La France, qui voyait naître son industrie au début du siècle précédent, avait besoin de plus en plus de main-d'œuvre.
Elle la trouvait dans ses réserves qu'étaient ses Provinces, ses Régions.
Mais la Grande Guerre, ayant fait son œuvre, il fallait s'adresser ailleurs.
C'est vers l'étranger qu'elle a dû se tourner pour trouver de quoi satisfaire les besoins de ce nouveau phénomène L'INDUSTRIALISATION
S. Nentwik
 


Ces Polonais, où sont-ils ? Que sont-ils devenus ?

Lorsque, après les hostilités de la Première Guerre mondiale, l'Armistice étant signée, la Victoire proclamée, les militaires rentraient enfin chez eux. Ceux qui ne sont pas rentrés figurent sur les monuments aux morts, de chaque village de France, il a fallu faire " l'inventaire ".
L'inventaire des rescapés, des blessés, des handicapés, ainsi que l'inventaire de l'urbanisme, des maisons détruites etc.
La situation n'était pas brillante, la mécanisation n'étant pas ce qu'elle est aujourd'hui…
Pas de camions, pas de tracteurs, pas de grues, à peine des chevaux, rescapés eux-aussi de la guerre…
Il a fallu chercher des bras ailleurs…
Les conditions du traité de Versailles ont permis à un pays, rayé de la carte de l'Europe pendant 123 ans, la Pologne, de renaître de ses cendres.

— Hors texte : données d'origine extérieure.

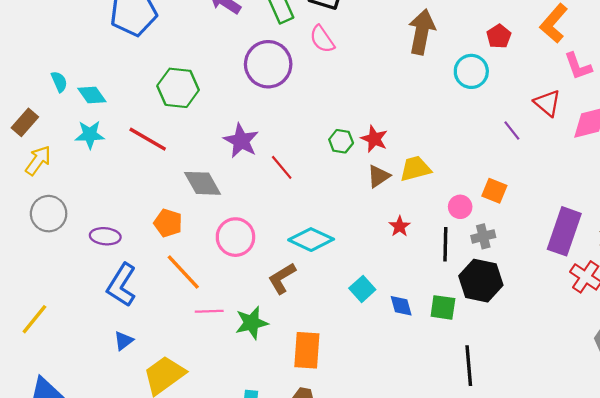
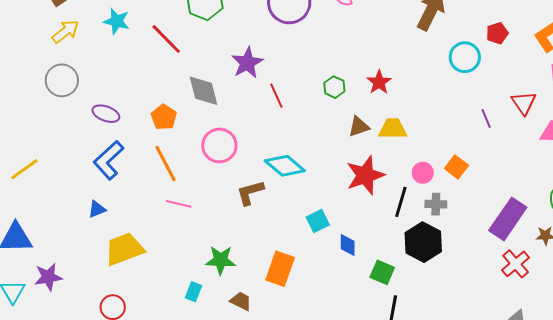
red star: (374, 139) -> (379, 82), moved
red star: (400, 226) -> (365, 175), size x2.0
green square: (443, 307) -> (382, 272), moved
green star: (252, 323) -> (221, 260), moved
orange rectangle: (307, 350) -> (280, 269), moved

Ces Polonais, éparpillés dans les profondeurs des pays occupants, l'Allemagne, la Russie et l'empire Austro-hongrois rentraient chez eux. Mais la terre de leur nouvelle Patrie ne pouvait les nourrire tous..
Il leur fallait chercher leur pain ailleurs.. D'où cet accord entre la France et la Pologne en 1919, de transférer l'excédent de main-d'œuvre de la nouvelle Pologne vers la France.
Et ce fut la migration massive de l'Est vers l'Ouest de l'Europe. Ils ont été répartis en fonction des besoins, des spécialités là où on avait besoin d'eux.
Recruté en Pologne, les mineurs recevaient leurs affectations dans les mines..
Ils venaient du bassin houiller de Silésie, ou du bassin de la Ruhr allemande. Ils connaissaient leur métier, leur adaptation ne posait pas de problème. Les ouvriers agricoles connaissaient le travail de la terre. Ils ont trouvé des animaux identiques à ceux qu'ils avaient laissés chez eux… On leur demandait de produire de quoi nourrir la population.
Les ouvriers des fonderies n'ont pas failli à la tâche, leur reconversion s'est avérée facile, leur adaptation n'a posé de problèmes.
Ils se sont installés dans toutes les régions de France, s'y sont intégrés, tout en gardant leur culture et leur identité originelle. C'est amusant de rencontrer des noms en " ski " qui parlent avec l'accent du terroir, de la région où ils se sont enracinés… du Ch'timi ou du bourguignon…
Et il en fût ainsi pendant vingt ans..
Le mineur arrachait le charbon du ventre de la terre.. L'ouvrier agricole marchait dans le sillon creusé par la charrue devant lui, en transpirant autant que son cheval ; les tracteurs étaient rares à l'époque…
Les ouvriers d'industrie, de fonderie, les plus habiles prenaient l'initiative voire le commandement des opérations liées à leur métier..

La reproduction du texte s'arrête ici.